Please repeat the entries exactly as they appear and omit any images.

**Material for this task:**
-- Opening Marker --

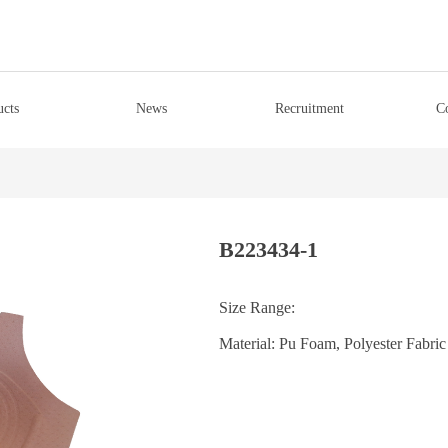
ucts
News
Recruitment
C
B223434-1
Size Range:
Material: Pu Foam, Polyester Fabric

-- Closing Marker --

**Solution:**
ucts
News
Recruitment
C
B223434-1
Size Range:
Material: Pu Foam, Polyester Fabric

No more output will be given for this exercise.